5 Self Help Tips to Treat Obsessive Compulsive Disorder

Posted April 3rd, 2009 by Staff Writers in Uncategorized (No Comments »)

By Alisa Johnson

OCD is an anxiety disorder characterized by obsessions and compulsions (or rituals) which interfere with one’s social, school, or occupational functioning. Some of the symptoms include fear of contamination, fear of disease, repeated checking, rituals to avoid bad things happening, fear of not having things you might need, obsession with order and symmetry and obsessive sexual or violent thoughts. Examples would be repeated hand or body washing, checking whether the lights are switched off or the doors are latched over and over and over again, not stepping on a crack in a side walk etc. This can cause a lot of distress and may lead to many problems at home, work and in relationships. But OCD is not without cure and with persistence, this disorder can be overcome. If you are a victim of OCD, then here are a few self help tips that can aid your cure.

1.    Be informed about OCD.  Before you make an attempt to rid yourself of this disorder, gather all the information you want from books and your therapist about the disorder. Being aware of the causes and symptoms can help you handle the problem better.

2.    Face your obsessions head on. OCD is actually a vicious cycle of obsession-compulsion-panic. Unpleasant obsessions lead to repetitive rituals that in turn lead to panic. One approach to beat this cycle is to know that the root cause of OCD is the obsession and then confront this obsession. Put yourself consciously in a situation that will lead to thoughts that flare up into obsessions. Once these obsessions take over, you would want to perform a compulsive behavior that you think would stop these thoughts. In the confrontation therapy, force yourself not to perform this compulsive behavior.
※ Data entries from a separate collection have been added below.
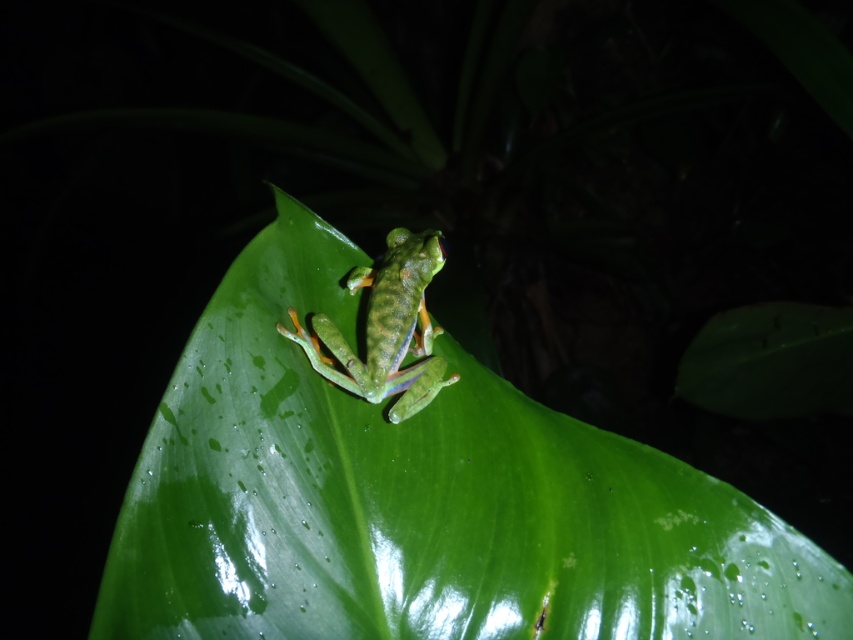 Is glossy green leaf at center taller than green matte/frosted frog at center?

Correct, glossy green leaf at center is much taller as green matte/frosted frog at center.

Is point (461, 566) closer to viewer compared to point (418, 298)?

That is True.

Who is more distant from viewer, (200, 396) or (354, 275)?

The point (354, 275) is behind.

Where is `glossy green leaf at center`? Image resolution: width=853 pixels, height=640 pixels. glossy green leaf at center is located at coordinates (421, 499). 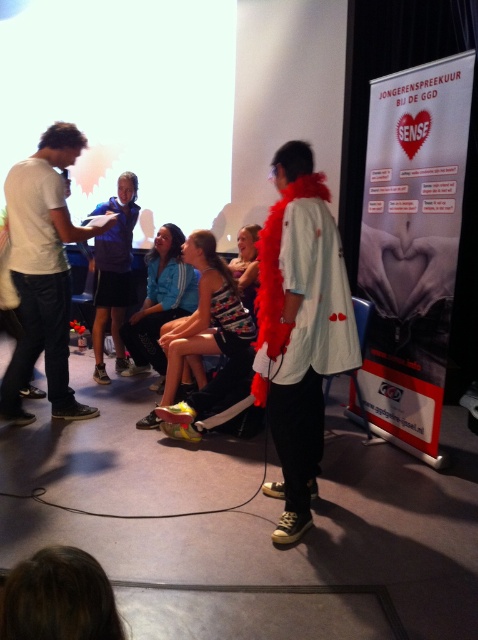 You are organizing a photo shoot and need to ensure that the blue fabric jacket at center and the dark blue shirt at center are positioned exactly 36 centimeters apart for a closeup shot. Based on the current setup, will you need to adjust their positions?

The distance between the blue fabric jacket at center and the dark blue shirt at center is already 36.28 centimeters, which is very close to the desired 36 centimeters. A slight adjustment might be needed to meet the exact requirement.

You are standing at the point labeled point (x=44, y=204) and want to move to the front of the room. There is a point labeled point (x=317, y=449) in your path. Can you walk directly towards the front without going around it?

Yes, you can walk directly towards the front because point (x=317, y=449) is in front of point (x=44, y=204), meaning it is along your path to the front.

You are an attendee at this event and want to see both the white matte jacket at center and the matte blue jacket at center clearly. Which one is positioned higher in the image?

The white matte jacket at center is located above the matte blue jacket at center, so it is positioned higher in the image. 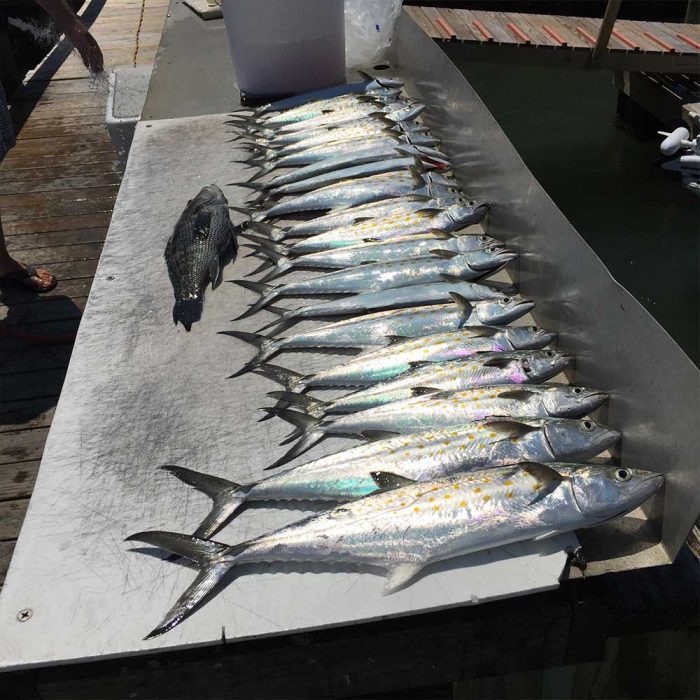 Locate an element on the screen. This screenshot has width=700, height=700. bucket is located at coordinates (281, 33).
Initially, you maybe able to hold yourself for only as long as a minute or two, but working on it with commitment and daily practice, you will see that you can go longer and longer without performing the compulsive behavior to handle the obsessive thoughts. Knowing you can cope for longer times will accelerate your recovery.

3.    Risk it and trust people. This maybe one of the most difficult things for you to do as it involves handing over control to someone else. You may doubt normal people whom you come in contact with everyday; you may fear that they will pass on some disease to you or that they may leave your house in a ‘terrible’ mess. Remind yourself that to live in a society, you should trust people to a reasonable extent. Most people that matter to you are responsible enough not to pass on their contagious diseases or make your home dirty. If you want to know what this trust is, take notes from a friend or family member that is in a similar role as you.
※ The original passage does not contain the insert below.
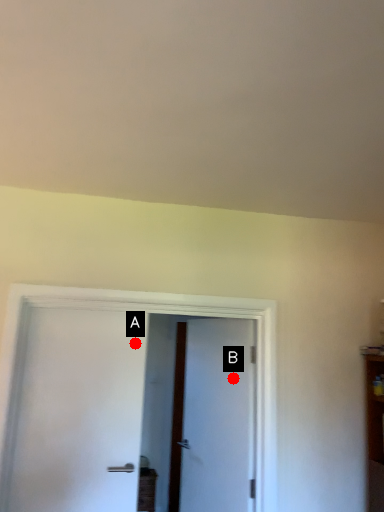 Question: Two points are circled on the image, labeled by A and B beside each circle. Among these points, which one is farthest from the camera?

Choices:
 (A) A is further
 (B) B is further

Answer: (B) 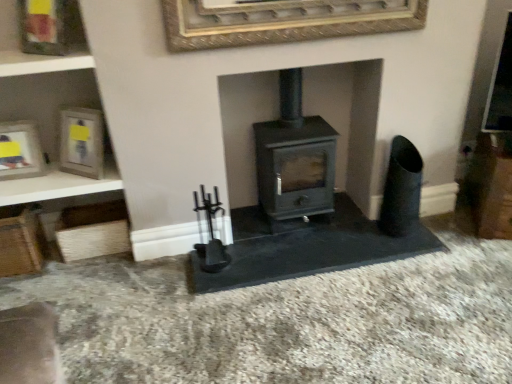 Identify the location of free spot in front of matte gray wood burning stove at center. (300, 255).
4.    Talk to people. Do not feel ashamed of your problem and isolate yourself from family and friends. Most of them will be very supportive and will be willing to help you out in any way that they can. Just talking to them will make you feel a lot better.  Involving family and friends in your battle will keep you well motivated. You can also join an OCD support group just to know you are not alone in your struggle. Sharing your experiences with others and listening to theirs will help you go easy on yourself.
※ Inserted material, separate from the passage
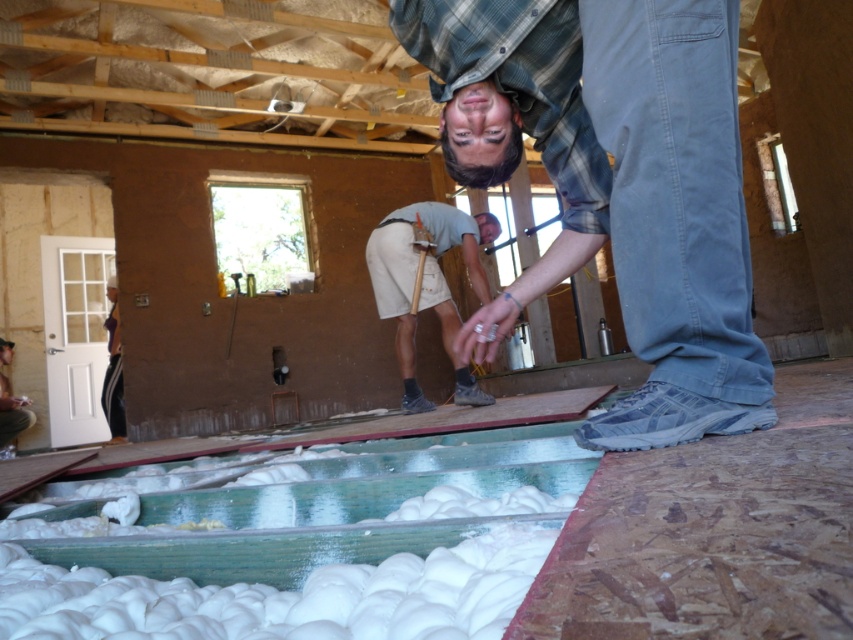 You are a construction worker standing at the point labeled as point [614,184]. What clothing item is located at your current position?

The blue jeans at center are located at point [614,184].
5.    Relax. Healing techniques like yoga, pranayama and meditation offer great relief from stress and anxiety. In addition to keeping your body fit and healthy, these techniques keep the mind calm and at peace. A calm mind is goes a long way in curing OCD. Physical activities, engaging in hobbies and interests also keep the mind away from obsessive thoughts.

You are an able person who has a lot to contribute to this world. Don’t give in to OCD, fight it, the cure is well within your reach.